[Task item] From the line containing "Segment right lung" down to the last line of the records below, restate each line word for word and leave out the rest.

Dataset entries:
+-------+
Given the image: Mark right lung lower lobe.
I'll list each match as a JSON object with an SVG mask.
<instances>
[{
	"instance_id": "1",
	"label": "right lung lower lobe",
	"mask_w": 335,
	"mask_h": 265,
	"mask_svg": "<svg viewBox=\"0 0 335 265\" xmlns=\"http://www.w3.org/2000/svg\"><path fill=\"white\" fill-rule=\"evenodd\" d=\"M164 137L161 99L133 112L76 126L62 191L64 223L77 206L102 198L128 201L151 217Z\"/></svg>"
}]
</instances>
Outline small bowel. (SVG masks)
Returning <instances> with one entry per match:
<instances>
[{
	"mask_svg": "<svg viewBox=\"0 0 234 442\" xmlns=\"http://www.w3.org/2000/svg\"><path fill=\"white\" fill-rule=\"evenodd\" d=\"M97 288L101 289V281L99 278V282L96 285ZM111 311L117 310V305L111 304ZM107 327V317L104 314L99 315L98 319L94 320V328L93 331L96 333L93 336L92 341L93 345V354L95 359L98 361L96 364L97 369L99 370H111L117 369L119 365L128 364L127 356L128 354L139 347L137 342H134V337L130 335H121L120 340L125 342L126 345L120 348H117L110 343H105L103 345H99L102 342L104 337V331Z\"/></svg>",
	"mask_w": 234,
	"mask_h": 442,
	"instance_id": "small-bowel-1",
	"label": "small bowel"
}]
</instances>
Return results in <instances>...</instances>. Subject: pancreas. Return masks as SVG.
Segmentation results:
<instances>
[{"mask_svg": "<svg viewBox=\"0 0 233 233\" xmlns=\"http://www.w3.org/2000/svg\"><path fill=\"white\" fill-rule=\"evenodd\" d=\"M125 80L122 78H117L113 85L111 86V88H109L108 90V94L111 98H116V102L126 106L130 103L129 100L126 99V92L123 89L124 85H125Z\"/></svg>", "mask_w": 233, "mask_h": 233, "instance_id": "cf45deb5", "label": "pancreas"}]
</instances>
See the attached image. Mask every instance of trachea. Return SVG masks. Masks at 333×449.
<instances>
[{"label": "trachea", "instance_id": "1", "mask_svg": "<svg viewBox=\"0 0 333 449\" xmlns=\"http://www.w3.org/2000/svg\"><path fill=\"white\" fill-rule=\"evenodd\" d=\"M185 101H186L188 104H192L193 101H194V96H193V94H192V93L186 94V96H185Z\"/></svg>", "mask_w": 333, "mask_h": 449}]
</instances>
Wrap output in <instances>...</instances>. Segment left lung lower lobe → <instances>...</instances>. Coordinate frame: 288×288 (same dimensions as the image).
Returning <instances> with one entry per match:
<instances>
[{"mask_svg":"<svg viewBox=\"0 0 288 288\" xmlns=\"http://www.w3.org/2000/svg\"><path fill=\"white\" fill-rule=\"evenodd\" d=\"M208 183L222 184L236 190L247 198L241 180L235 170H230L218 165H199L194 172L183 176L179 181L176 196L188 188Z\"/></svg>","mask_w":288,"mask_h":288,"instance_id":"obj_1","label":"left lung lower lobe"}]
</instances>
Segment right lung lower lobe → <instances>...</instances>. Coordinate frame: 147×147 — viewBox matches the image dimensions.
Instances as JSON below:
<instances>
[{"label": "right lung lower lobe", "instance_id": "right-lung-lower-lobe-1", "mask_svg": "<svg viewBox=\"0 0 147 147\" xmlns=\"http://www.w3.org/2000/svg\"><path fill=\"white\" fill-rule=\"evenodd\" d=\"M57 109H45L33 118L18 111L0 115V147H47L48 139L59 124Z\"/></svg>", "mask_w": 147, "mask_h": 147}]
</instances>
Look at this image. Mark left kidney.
+-------+
[Completed exercise]
Segment right lung lower lobe → <instances>...</instances>. Coordinate frame: 147×147 — viewBox matches the image dimensions.
Instances as JSON below:
<instances>
[{"label": "right lung lower lobe", "instance_id": "right-lung-lower-lobe-1", "mask_svg": "<svg viewBox=\"0 0 147 147\" xmlns=\"http://www.w3.org/2000/svg\"><path fill=\"white\" fill-rule=\"evenodd\" d=\"M57 109H45L33 118L18 111L0 115V147H47L48 139L59 124Z\"/></svg>", "mask_w": 147, "mask_h": 147}]
</instances>
Look at this image. Mark left kidney.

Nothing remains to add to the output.